The programming is a showcase of the fabled Philadelphia sound. Among the classic works that will bounce off mountaintops are Berlioz's Symphonie fantastique, Tchaikovsky's Violin Concerto and Fourth Symphony, Debussy's La Mer, Ravel's La Valse, and Stravinsky's Firebird. Philadelphia's Jennifer Higdon has been the Festival's first composer-in-residence, so the residency will end with her Philadelphia Orchestra Centennial Commission, the Concerto for Orchestra, as well as Beethoven's Ninth Symphony. For more information, please log onto www.philorch.org or www.vailmusicfestival.org.
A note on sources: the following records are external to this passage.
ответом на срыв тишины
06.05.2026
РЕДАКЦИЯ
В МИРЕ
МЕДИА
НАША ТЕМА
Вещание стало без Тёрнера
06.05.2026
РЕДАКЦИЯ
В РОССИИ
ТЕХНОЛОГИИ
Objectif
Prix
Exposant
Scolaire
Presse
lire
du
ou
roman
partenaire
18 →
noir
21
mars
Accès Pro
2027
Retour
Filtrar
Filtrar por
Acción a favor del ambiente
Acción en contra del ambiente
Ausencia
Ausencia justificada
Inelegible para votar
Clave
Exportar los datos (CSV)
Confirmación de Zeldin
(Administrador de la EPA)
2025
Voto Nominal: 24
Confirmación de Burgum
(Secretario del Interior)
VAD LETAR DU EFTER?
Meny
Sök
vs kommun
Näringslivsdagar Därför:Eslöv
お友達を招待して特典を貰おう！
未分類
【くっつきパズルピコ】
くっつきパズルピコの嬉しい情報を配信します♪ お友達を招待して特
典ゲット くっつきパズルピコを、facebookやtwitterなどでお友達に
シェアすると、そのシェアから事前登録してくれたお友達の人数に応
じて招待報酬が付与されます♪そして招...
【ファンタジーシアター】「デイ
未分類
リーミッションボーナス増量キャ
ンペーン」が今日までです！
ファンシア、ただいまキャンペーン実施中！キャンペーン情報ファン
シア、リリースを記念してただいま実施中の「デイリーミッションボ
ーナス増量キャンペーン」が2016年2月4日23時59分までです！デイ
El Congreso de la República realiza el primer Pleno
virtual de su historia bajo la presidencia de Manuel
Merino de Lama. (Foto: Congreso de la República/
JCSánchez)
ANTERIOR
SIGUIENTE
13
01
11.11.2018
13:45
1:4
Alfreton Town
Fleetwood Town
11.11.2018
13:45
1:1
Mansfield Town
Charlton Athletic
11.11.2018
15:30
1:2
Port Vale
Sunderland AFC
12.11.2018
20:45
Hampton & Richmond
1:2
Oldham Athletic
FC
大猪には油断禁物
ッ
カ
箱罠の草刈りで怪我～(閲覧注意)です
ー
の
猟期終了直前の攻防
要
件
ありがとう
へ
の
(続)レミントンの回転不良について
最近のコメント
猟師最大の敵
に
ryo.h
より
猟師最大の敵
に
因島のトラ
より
"California Dreamin'" — U.S. Tour, May 15-June 3

The Vail residency will actually be the Orchestra's second trip out West. The summer begins with a three-week tour of the U.S., beginning in Kansas City, Chicago, and Omaha, then concentrating on the Pacific Coast, with six concerts in California — Costa Mesa, Davis, Los Angeles, San Diego, and two in San Francisco — and one each in Eugene and Seattle. It ends back East with a tour "coda" in Washington D.C.'s Kennedy Center.

Maestro Eschenbach will conduct the entire tour and will proudly let the Orchestra "toot its own horn" with Mozart's Sinfonia concertante on the central program. The work features four principal wind players as soloists: Richard Woodhams, oboe; Ricardo Morales, clarinet; Daniel Matsukawa, bassoon; and Jennifer Montone, horn.

The Mozart is followed by either that ultimate orchestral showcase, Berlioz's Symphonie fantastique, or Tchaikovsky's Symphony No. 5, a recording of which the Orchestra released this year on Ondine Records; expect the CD to be sold in tour lobbies! Other programs have baritone Matthias Goerne performing Schubert songs, Schoenberg's Chamber Symphony No. 1 (an Eschenbach specialty), and Brahms's Symphony No. 1.

The Orchestra will make two consecutive weekend appearances in San Francisco; the San Francisco Symphony generously gave Philadelphia two prime concert times. The Orchestra will also make its debut in Los Angeles's dazzling new Frank Gehry-designed Walt Disney Hall, as well as new halls in Omaha and in Costa Mesa.

The Orchestra will keep the public up to date on tour happenings with daily postings, photos, and blogs on its Web site, www.philorch.org. The Orchestra's appearances in Omaha, Chicago, Eugene, and Seattle are sponsored by CertainTeed Corporation.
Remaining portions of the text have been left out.